Write out the entries below in full, exactly as given.

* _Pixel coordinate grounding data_
== Segment start ==
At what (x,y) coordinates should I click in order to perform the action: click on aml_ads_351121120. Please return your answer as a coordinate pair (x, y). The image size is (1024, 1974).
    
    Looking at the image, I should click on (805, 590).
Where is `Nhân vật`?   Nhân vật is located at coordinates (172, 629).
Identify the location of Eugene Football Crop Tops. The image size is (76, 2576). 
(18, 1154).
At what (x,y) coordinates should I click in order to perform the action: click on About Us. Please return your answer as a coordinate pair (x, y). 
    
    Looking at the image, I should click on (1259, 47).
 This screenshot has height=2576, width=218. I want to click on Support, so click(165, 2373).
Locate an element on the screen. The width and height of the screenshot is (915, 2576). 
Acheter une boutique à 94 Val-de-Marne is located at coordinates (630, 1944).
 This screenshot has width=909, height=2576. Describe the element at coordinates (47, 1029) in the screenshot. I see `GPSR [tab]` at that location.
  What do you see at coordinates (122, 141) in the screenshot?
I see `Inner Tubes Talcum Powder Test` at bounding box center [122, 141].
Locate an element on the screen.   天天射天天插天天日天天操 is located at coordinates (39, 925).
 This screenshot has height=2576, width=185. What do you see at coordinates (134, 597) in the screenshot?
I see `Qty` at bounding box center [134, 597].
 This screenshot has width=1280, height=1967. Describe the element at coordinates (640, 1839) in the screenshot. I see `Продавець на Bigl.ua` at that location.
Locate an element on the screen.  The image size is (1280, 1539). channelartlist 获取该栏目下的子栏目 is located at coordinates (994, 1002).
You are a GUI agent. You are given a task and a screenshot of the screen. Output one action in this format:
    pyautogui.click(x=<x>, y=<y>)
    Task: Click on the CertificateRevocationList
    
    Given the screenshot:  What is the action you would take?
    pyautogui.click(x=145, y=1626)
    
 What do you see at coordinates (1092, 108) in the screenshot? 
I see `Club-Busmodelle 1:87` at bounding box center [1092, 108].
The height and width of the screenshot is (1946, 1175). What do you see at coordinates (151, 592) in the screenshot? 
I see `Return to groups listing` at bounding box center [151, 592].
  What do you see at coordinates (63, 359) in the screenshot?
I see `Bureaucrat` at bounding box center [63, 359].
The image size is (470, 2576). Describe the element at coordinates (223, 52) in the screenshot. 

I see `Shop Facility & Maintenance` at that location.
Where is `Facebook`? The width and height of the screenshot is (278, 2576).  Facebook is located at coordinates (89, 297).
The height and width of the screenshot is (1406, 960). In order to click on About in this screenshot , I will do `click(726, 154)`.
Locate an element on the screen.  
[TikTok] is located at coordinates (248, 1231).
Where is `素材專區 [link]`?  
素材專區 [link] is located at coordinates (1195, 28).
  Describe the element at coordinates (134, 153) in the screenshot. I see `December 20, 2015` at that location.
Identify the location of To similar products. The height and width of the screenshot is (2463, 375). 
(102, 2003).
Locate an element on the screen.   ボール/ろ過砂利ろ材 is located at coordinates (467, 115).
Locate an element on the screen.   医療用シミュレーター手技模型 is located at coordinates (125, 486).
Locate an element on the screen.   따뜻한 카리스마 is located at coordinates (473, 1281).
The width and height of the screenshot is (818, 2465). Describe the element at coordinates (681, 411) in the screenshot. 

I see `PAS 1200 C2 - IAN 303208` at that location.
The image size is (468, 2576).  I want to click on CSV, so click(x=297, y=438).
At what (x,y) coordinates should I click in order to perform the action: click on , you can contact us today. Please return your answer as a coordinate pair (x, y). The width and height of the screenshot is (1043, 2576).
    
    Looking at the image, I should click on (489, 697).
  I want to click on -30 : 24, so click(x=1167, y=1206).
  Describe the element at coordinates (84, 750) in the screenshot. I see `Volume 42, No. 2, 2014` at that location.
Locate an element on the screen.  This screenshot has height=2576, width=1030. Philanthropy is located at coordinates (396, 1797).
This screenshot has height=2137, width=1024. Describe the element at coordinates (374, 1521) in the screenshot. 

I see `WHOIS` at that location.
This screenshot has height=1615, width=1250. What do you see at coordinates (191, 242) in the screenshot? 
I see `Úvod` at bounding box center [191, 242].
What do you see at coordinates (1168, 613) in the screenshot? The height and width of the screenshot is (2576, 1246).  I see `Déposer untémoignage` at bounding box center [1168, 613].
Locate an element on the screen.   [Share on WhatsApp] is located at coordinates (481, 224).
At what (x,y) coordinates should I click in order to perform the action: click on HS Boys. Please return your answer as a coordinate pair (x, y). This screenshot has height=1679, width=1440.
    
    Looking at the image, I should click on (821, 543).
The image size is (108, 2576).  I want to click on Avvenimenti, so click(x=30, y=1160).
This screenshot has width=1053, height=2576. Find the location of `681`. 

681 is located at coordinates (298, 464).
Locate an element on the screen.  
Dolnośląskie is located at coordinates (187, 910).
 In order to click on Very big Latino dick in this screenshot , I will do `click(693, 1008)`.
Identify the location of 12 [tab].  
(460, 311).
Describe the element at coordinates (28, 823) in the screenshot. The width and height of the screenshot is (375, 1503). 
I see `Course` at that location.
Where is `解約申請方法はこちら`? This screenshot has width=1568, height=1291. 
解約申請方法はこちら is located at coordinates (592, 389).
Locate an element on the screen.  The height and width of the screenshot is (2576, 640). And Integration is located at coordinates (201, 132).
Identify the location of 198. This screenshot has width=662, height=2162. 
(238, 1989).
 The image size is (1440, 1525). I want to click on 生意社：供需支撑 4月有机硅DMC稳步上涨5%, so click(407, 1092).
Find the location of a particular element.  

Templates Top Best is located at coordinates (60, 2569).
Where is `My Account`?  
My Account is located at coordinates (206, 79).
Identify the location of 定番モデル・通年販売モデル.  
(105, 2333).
== Segment end ==
* _Output for this exercise_
At what (x,y) coordinates should I click in order to perform the action: click on aml_ads_351121120. Please return your answer as a coordinate pair (x, y). The image size is (1024, 1974).
    
    Looking at the image, I should click on (805, 590).
Where is `Nhân vật`?   Nhân vật is located at coordinates (172, 629).
Identify the location of Eugene Football Crop Tops. The image size is (76, 2576). 
(18, 1154).
At what (x,y) coordinates should I click in order to perform the action: click on About Us. Please return your answer as a coordinate pair (x, y). 
    
    Looking at the image, I should click on (1259, 47).
 This screenshot has height=2576, width=218. I want to click on Support, so click(165, 2373).
Locate an element on the screen. The width and height of the screenshot is (915, 2576). 
Acheter une boutique à 94 Val-de-Marne is located at coordinates (630, 1944).
 This screenshot has width=909, height=2576. Describe the element at coordinates (47, 1029) in the screenshot. I see `GPSR [tab]` at that location.
  What do you see at coordinates (122, 141) in the screenshot?
I see `Inner Tubes Talcum Powder Test` at bounding box center [122, 141].
Locate an element on the screen.   天天射天天插天天日天天操 is located at coordinates (39, 925).
 This screenshot has height=2576, width=185. What do you see at coordinates (134, 597) in the screenshot?
I see `Qty` at bounding box center [134, 597].
 This screenshot has width=1280, height=1967. Describe the element at coordinates (640, 1839) in the screenshot. I see `Продавець на Bigl.ua` at that location.
Locate an element on the screen.  The image size is (1280, 1539). channelartlist 获取该栏目下的子栏目 is located at coordinates (994, 1002).
You are a GUI agent. You are given a task and a screenshot of the screen. Output one action in this format:
    pyautogui.click(x=<x>, y=<y>)
    Task: Click on the CertificateRevocationList
    
    Given the screenshot:  What is the action you would take?
    pyautogui.click(x=145, y=1626)
    
 What do you see at coordinates (1092, 108) in the screenshot? 
I see `Club-Busmodelle 1:87` at bounding box center [1092, 108].
The height and width of the screenshot is (1946, 1175). What do you see at coordinates (151, 592) in the screenshot? 
I see `Return to groups listing` at bounding box center [151, 592].
  What do you see at coordinates (63, 359) in the screenshot?
I see `Bureaucrat` at bounding box center [63, 359].
The image size is (470, 2576). Describe the element at coordinates (223, 52) in the screenshot. 

I see `Shop Facility & Maintenance` at that location.
Where is `Facebook`? The width and height of the screenshot is (278, 2576).  Facebook is located at coordinates (89, 297).
The height and width of the screenshot is (1406, 960). In order to click on About in this screenshot , I will do `click(726, 154)`.
Locate an element on the screen.  
[TikTok] is located at coordinates (248, 1231).
Where is `素材專區 [link]`?  
素材專區 [link] is located at coordinates (1195, 28).
  Describe the element at coordinates (134, 153) in the screenshot. I see `December 20, 2015` at that location.
Identify the location of To similar products. The height and width of the screenshot is (2463, 375). 
(102, 2003).
Locate an element on the screen.   ボール/ろ過砂利ろ材 is located at coordinates (467, 115).
Locate an element on the screen.   医療用シミュレーター手技模型 is located at coordinates (125, 486).
Locate an element on the screen.   따뜻한 카리스마 is located at coordinates (473, 1281).
The width and height of the screenshot is (818, 2465). Describe the element at coordinates (681, 411) in the screenshot. 

I see `PAS 1200 C2 - IAN 303208` at that location.
The image size is (468, 2576).  I want to click on CSV, so click(x=297, y=438).
At what (x,y) coordinates should I click in order to perform the action: click on , you can contact us today. Please return your answer as a coordinate pair (x, y). The width and height of the screenshot is (1043, 2576).
    
    Looking at the image, I should click on (489, 697).
  I want to click on -30 : 24, so click(x=1167, y=1206).
  Describe the element at coordinates (84, 750) in the screenshot. I see `Volume 42, No. 2, 2014` at that location.
Locate an element on the screen.  This screenshot has height=2576, width=1030. Philanthropy is located at coordinates (396, 1797).
This screenshot has height=2137, width=1024. Describe the element at coordinates (374, 1521) in the screenshot. 

I see `WHOIS` at that location.
This screenshot has height=1615, width=1250. What do you see at coordinates (191, 242) in the screenshot? 
I see `Úvod` at bounding box center [191, 242].
What do you see at coordinates (1168, 613) in the screenshot? The height and width of the screenshot is (2576, 1246).  I see `Déposer untémoignage` at bounding box center [1168, 613].
Locate an element on the screen.   [Share on WhatsApp] is located at coordinates (481, 224).
At what (x,y) coordinates should I click in order to perform the action: click on HS Boys. Please return your answer as a coordinate pair (x, y). This screenshot has height=1679, width=1440.
    
    Looking at the image, I should click on (821, 543).
The image size is (108, 2576).  I want to click on Avvenimenti, so click(x=30, y=1160).
This screenshot has width=1053, height=2576. Find the location of `681`. 

681 is located at coordinates (298, 464).
Locate an element on the screen.  
Dolnośląskie is located at coordinates (187, 910).
 In order to click on Very big Latino dick in this screenshot , I will do `click(693, 1008)`.
Identify the location of 12 [tab].  
(460, 311).
Describe the element at coordinates (28, 823) in the screenshot. The width and height of the screenshot is (375, 1503). 
I see `Course` at that location.
Where is `解約申請方法はこちら`? This screenshot has width=1568, height=1291. 
解約申請方法はこちら is located at coordinates (592, 389).
Locate an element on the screen.  The height and width of the screenshot is (2576, 640). And Integration is located at coordinates (201, 132).
Identify the location of 198. This screenshot has width=662, height=2162. 
(238, 1989).
 The image size is (1440, 1525). I want to click on 生意社：供需支撑 4月有机硅DMC稳步上涨5%, so click(407, 1092).
Find the location of a particular element.  

Templates Top Best is located at coordinates (60, 2569).
Where is `My Account`?  
My Account is located at coordinates (206, 79).
Identify the location of 定番モデル・通年販売モデル.  
(105, 2333).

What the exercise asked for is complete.